We are all of us wandering in a world of shapeshifters, a world where the shapes may or may not point to something true that lies behind them. Luckily, not all of what surrounds us intends us harm. And along these lines the official reality, as I spoke about it yesterday, is often innocuous enough. But there are times when the official reality is hiding horrors which, like Little Red Riding Hood, we are simply not conditioned to see because it doesn't fit into our pattern of expectations. Fear makes us stupid, but so does wide-eyed trust.
I've been thinking about Wisdom a lot in the past year. I've written about how I like John Vervaeke's definition of wisdom as the ability to overcome foolishness, if by foolishness we mean the innate human predisposition toward self-delusion and self-destructive behaviors. Such wisdom starts in Socratic aporia--i.e., assuming that what we know is probably wrong and should be replaced by something better, and that even that is probably wrong and needs to be replaced, and then replaced again and again. That doesn't mean we are simply overcoming one set of delusions by replacing it with a new set, but that with each replacement we are getting a better grip on reality.

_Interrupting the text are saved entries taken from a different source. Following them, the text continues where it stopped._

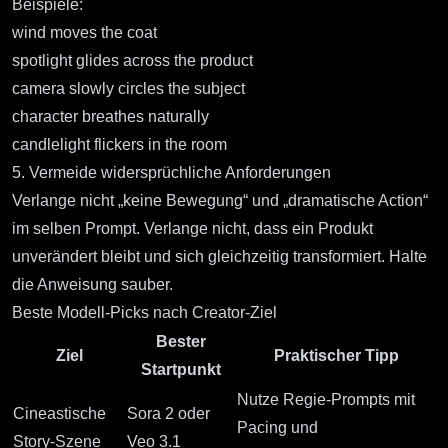
Beispiele:
wind moves the coat
spotlight glides across the product
camera slowly circles the subject
character breathes naturally
candlelight flickers in the room
5. Vermeide widersprüchliche Anforderungen
Verlange nicht „keine Bewegung“ und „dramatische Action“
im selben Prompt. Verlange nicht, dass ein Produkt
unverändert bleibt und sich gleichzeitig transformiert. Halte
die Anweisung sauber.
Beste Modell-Picks nach Creator-Ziel
Bester
Ziel
Praktischer Tipp
Startpunkt
Nutze Regie-Prompts mit
Cineastische
Sora 2 oder
Pacing und
Story-Szene
Veo 3.1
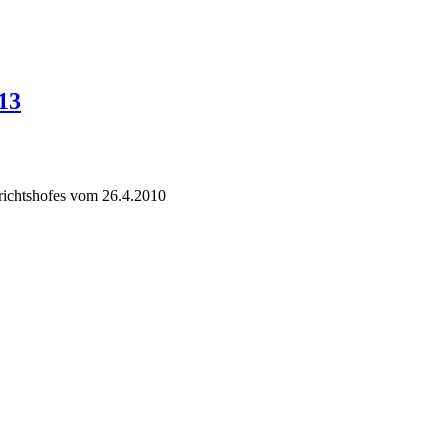
13
richtshofes vom 26.4.2010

The key word here is 'better', because our grip on reality is always relative, never absolute. We never know anything for sure, and that's good because it makes life more interesting because there's always a new, as-yet unconsidered possibility. But better really is better. Better means less deluded than before. And the test of it is that you get better at making judgments that turn out right, right enough to act on with minimal fear of being deluded, but always open to the possibility that you are missing something. That's what keeps you on your toes and helps you to notice when something looks right but smells wrong.
We are told in the gospels to be shrewd as serpents and guileless as doves. The key is to be both. To be both Martha and Mary, both Little Red Riding Hood and the woodsman. To be one without the other is to be foolish, and each of us in our own way has to grow out of his or her foolishness. The serpent without the dove is a fool who trusts nobody, assumes you're lying, demands proof you're not, and even with it demands payment in advance; the dove without the serpent is a fool because he assumes he is comfortable in his delusions, assumes the best and so lacks vigilance, and is easily conned. The dove-dominant person with an integrated serpent lives with a openness to Life and change and growth, but has developed a nose for what doesn't smell right. The serpent dominant person with an integrated dove is down-to-earth and good humored but while inclined to believe that there is nothing new under the sun, is open enough to be surprised and inspired when something deeply real breaks through.